Document layout detection data:
▶
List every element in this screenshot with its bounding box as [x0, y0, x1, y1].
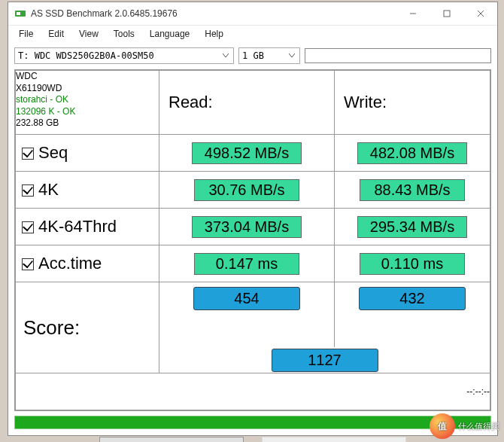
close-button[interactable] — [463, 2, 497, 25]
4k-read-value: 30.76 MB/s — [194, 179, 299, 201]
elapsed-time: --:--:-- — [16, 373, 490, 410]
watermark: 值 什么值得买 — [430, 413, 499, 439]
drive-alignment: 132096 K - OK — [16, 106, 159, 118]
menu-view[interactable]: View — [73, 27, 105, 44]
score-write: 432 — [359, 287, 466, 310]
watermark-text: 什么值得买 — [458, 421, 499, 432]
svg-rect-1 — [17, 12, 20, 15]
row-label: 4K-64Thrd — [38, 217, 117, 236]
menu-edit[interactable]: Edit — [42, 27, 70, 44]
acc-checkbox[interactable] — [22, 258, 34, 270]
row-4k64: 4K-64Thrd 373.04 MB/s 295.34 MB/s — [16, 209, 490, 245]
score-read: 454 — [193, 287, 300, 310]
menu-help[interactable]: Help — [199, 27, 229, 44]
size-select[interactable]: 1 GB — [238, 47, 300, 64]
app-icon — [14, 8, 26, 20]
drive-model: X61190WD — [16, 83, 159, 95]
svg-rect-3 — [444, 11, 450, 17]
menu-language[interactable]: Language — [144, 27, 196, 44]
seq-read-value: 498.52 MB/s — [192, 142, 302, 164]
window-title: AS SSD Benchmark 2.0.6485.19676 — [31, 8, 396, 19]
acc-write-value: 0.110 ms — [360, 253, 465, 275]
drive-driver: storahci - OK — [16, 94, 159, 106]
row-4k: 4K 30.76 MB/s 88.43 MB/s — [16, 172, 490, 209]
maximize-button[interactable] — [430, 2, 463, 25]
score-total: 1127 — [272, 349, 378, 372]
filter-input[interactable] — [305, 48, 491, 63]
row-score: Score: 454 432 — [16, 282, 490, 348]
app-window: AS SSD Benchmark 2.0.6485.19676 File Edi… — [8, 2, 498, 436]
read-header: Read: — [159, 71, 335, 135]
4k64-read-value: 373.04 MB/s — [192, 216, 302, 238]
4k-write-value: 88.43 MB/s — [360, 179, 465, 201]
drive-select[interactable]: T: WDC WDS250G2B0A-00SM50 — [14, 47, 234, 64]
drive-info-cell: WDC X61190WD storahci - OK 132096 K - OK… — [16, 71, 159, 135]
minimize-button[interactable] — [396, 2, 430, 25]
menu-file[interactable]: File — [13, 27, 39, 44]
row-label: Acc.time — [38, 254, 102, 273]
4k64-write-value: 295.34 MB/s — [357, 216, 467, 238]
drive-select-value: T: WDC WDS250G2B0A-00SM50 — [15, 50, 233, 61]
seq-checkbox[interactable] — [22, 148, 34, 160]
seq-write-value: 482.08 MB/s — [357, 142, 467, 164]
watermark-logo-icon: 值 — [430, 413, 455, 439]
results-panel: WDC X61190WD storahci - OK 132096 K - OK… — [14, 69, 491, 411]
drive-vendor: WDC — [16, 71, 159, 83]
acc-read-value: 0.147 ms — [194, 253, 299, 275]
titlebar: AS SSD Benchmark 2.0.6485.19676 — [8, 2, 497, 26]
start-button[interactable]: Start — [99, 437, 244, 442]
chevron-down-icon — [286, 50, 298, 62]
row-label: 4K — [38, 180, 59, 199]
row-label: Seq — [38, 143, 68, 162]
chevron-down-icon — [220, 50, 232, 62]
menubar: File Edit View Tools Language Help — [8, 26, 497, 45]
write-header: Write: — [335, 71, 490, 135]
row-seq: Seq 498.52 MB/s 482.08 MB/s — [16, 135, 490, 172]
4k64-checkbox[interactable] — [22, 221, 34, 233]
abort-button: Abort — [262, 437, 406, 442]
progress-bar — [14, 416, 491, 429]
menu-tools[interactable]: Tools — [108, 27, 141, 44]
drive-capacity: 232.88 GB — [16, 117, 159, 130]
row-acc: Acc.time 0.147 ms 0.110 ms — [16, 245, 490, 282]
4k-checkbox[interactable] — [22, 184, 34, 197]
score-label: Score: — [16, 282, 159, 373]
◀
▶
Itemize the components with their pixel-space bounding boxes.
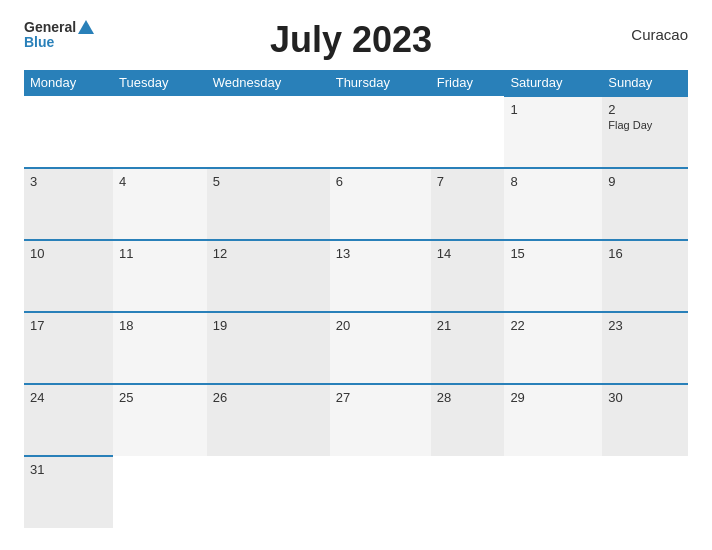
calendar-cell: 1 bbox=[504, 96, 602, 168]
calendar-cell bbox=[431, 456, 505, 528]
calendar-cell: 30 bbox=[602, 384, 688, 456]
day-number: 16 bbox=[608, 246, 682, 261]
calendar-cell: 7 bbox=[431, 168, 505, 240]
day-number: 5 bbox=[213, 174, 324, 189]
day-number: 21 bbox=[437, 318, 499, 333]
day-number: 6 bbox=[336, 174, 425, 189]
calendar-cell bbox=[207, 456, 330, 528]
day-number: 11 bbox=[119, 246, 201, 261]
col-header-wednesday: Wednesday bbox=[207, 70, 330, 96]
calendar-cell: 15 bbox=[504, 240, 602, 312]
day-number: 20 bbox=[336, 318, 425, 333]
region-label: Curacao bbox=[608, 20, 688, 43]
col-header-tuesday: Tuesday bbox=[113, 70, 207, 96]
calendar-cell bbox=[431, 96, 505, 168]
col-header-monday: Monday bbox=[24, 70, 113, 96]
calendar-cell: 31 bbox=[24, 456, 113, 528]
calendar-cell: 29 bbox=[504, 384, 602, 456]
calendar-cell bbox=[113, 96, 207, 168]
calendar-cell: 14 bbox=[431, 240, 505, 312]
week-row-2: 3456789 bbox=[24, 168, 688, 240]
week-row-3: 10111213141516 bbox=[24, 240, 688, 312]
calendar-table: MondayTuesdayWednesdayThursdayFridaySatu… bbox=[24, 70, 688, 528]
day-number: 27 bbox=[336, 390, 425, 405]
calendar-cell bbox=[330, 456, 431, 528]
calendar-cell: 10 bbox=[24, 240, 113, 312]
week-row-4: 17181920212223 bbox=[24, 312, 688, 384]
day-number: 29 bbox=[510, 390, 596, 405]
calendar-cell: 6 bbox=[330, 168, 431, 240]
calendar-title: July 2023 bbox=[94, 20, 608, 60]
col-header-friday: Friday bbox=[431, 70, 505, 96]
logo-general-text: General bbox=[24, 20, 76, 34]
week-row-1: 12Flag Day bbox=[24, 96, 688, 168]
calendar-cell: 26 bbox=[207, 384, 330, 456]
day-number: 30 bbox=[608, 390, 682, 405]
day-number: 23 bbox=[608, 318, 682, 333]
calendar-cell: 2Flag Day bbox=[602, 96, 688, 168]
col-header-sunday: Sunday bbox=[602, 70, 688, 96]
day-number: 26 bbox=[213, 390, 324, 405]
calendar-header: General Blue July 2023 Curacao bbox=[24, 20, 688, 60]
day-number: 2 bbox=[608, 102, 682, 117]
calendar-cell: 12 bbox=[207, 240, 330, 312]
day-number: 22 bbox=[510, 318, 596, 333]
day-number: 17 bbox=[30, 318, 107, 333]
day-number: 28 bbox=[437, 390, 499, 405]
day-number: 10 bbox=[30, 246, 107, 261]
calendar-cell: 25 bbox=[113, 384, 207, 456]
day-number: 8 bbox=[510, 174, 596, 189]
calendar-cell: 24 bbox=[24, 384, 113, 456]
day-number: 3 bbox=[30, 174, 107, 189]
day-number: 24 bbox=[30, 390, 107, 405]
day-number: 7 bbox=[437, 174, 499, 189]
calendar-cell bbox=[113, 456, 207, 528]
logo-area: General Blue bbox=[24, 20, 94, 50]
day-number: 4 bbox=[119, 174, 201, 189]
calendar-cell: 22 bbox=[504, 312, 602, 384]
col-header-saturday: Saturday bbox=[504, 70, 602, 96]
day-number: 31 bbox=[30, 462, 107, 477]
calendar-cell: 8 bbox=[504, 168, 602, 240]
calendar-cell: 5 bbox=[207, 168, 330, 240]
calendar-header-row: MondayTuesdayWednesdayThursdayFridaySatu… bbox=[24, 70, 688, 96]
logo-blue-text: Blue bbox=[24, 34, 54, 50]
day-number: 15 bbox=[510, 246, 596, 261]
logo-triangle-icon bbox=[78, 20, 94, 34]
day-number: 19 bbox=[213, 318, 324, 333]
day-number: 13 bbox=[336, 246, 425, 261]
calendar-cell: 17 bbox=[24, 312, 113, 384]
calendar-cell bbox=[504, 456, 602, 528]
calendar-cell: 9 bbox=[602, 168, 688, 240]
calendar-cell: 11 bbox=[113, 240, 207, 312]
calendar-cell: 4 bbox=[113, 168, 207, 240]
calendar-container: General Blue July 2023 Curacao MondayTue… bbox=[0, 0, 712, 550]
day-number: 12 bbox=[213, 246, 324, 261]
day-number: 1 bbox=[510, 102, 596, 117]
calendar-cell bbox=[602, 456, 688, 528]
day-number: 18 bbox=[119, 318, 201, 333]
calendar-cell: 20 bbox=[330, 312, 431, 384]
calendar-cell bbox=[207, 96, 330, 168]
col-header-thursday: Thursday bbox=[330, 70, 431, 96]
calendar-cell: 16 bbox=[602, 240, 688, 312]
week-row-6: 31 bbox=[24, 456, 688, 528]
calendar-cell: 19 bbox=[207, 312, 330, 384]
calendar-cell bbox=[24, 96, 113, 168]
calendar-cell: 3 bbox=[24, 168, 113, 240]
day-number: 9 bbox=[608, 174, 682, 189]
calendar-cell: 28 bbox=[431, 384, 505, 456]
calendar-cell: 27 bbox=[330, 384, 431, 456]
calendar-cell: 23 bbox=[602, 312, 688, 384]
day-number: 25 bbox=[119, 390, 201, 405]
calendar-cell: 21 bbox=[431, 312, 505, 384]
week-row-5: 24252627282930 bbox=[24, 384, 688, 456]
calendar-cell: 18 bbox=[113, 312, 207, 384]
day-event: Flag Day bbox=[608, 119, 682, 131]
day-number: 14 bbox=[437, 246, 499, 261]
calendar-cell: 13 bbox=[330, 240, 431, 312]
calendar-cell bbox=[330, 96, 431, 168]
◀
## What you have to do
Could you give the number of lines in the data above that contain the string "write", with no other words?

## Answer section
6